同様に、搭載ムーブメントにおいても、これらの時計にはグランドセイコー最先端の歩みが投影されている。「SLGA023」にはキャリバー9RA5、「SLGA019」にはキャリバー9RA2の、二つの最新スプリングドライブムーブメントを搭載。前者はグランドセイコー60周年の20年に、後者はその翌年の21年に登場したキャリバーだ。どちらのキャリバ―も、従来の厚さに比べ0.8mmの薄型化を達成しながら、120時間のロングパワーリザーブを実現。もちろん、堅牢性、耐久性、耐衝撃性を確保するなど、そこには同社渾身(こんしん)の技術が注がれている。これらのムーブメントもまた、先述の新デザインと同じように、「正確で、見やすく、美しい」という腕時計の本質に真摯(しんし)に向き合い、研究・開発を続けてきたグランドセイコーの、新たなる布石となった存在でもあるのだ。
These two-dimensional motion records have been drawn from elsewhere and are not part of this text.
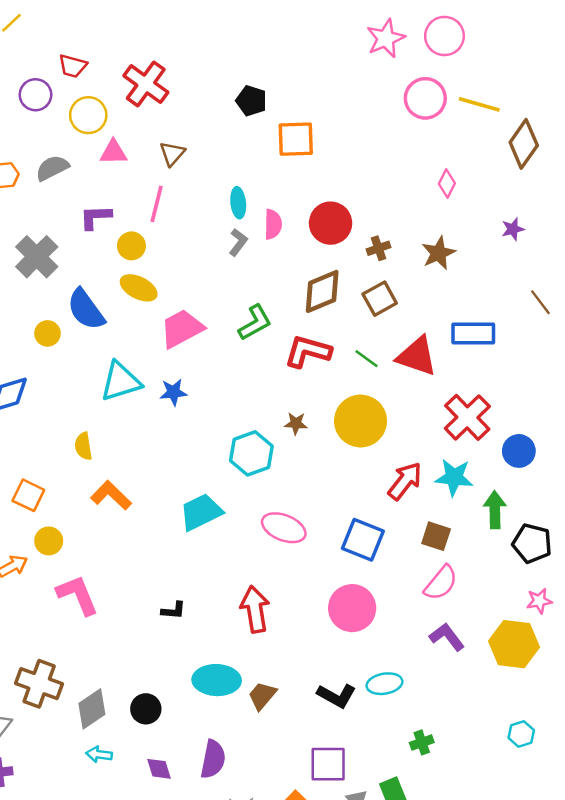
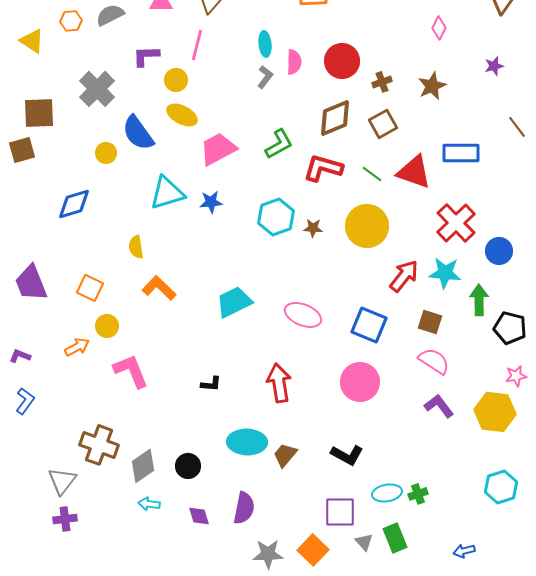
cyan hexagon: (251, 453) -> (276, 217), moved
pink semicircle: (441, 583) -> (434, 361), turned -96
cyan ellipse: (385, 684) -> (387, 493), moved
cyan hexagon: (521, 734) -> (501, 487), size x1.5

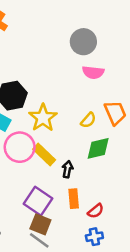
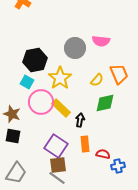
gray circle: (83, 42) -> (75, 48), moved
red semicircle: (96, 211) -> (103, 154), turned -128
brown square: (40, 224) -> (58, 165), turned -30
blue cross: (94, 237) -> (118, 166), moved

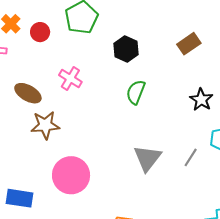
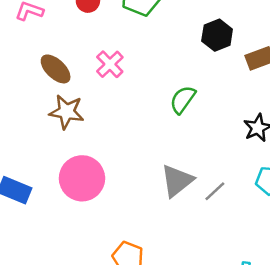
black hexagon: (126, 49) -> (217, 35), moved
gray line: (191, 157) -> (215, 191), moved

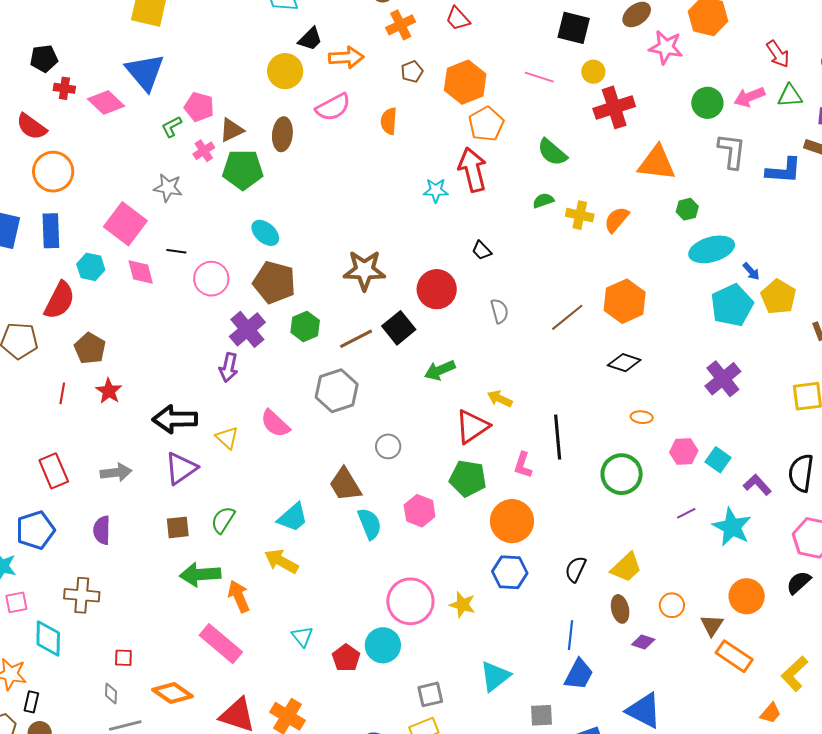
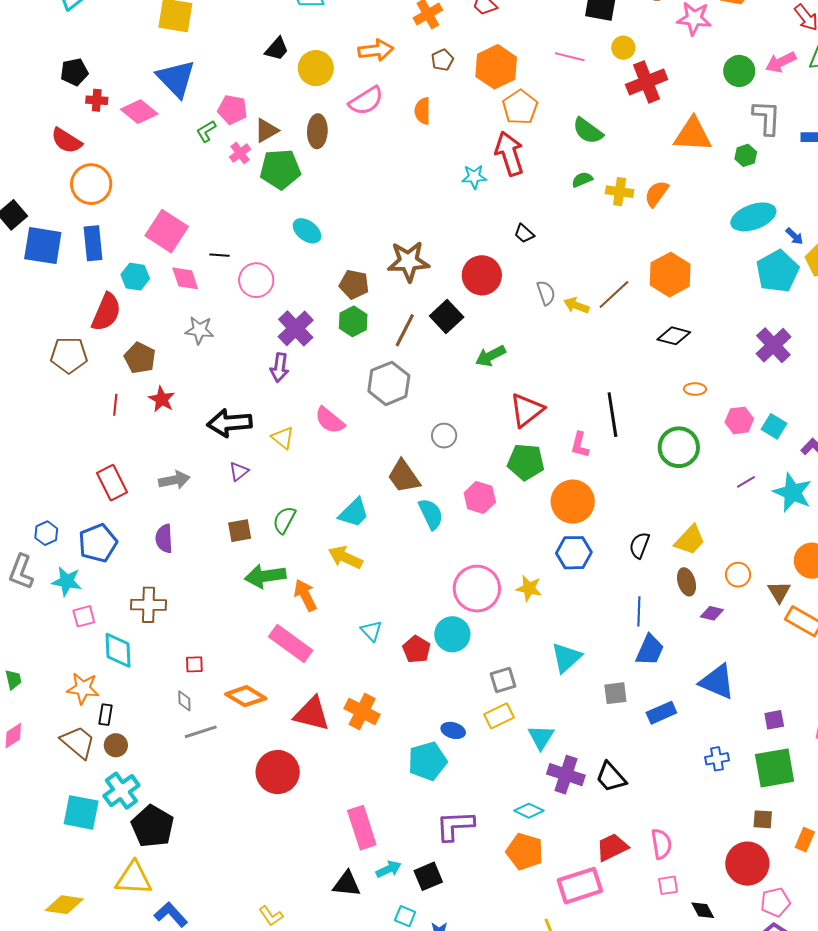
black trapezoid: (310, 39) -> (277, 49), moved
gray star: (168, 188) -> (199, 330), moved
green hexagon: (687, 209) -> (746, 155), moved
brown pentagon: (274, 282) -> (354, 284), moved, size x0.7
brown line: (356, 339) -> (405, 330), turned -32
yellow arrow: (500, 399) -> (576, 305), moved
purple triangle: (181, 468) -> (239, 471), size x0.6

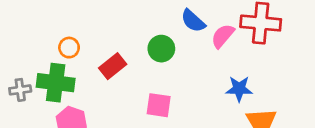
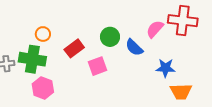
blue semicircle: (193, 21) -> (134, 47), moved
pink square: (159, 105) -> (97, 66), moved, turned -30

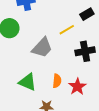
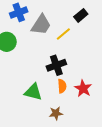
gray trapezoid: (42, 48) -> (41, 25), moved
black cross: (85, 51) -> (56, 65), moved

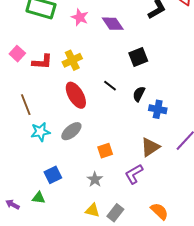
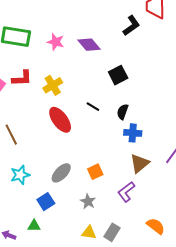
red L-shape: (42, 62) -> (22, 78), moved
blue cross: (158, 109) -> (133, 133), moved
gray ellipse: (71, 131) -> (61, 173), moved
cyan star: (40, 132) -> (20, 175), moved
そしてこれらの時計を彩るのは、繊細な型打ちダイヤル。「SLGA019」が描くのは、スプリングドライブモデルの一貫製造を担う「信州時の匠工房」から東南に位置する諏訪湖の水面である。早朝の静寂のなかに見る穏やかなさざ波が、凹凸の型打ち模様により再現されており、その立体感が何とも美しい。対して「SLGA023」のモチーフとなったのは、日本近海を流れる海流の躍動感。海流がぶつかり合うダイナミックな波の姿を、同じく繊細な型打ち模様で表現した。ともに日本の自然美をテーマにしてきたグランドセイコーならではの意匠であり、静と動の異なる表現が、多くを語らずとも存在感にあふれている、揺るぎなき美意識をのぞかせることだろう。
かつこれらの時計は、角度によって実にさまざまな表情を見せてくれる。ダイヤルの型打ち模様はもちろん、ケースやブレスレットに施されたヘアラインと鏡面のコントラストが織りなす奥深き趣は、職人による丁寧な仕上げがあってこそのたまものである。清廉の色彩を装いに取り入れたいこれからの季節、グランドセイコーならではの品格が手元を上質に彩るに違いない。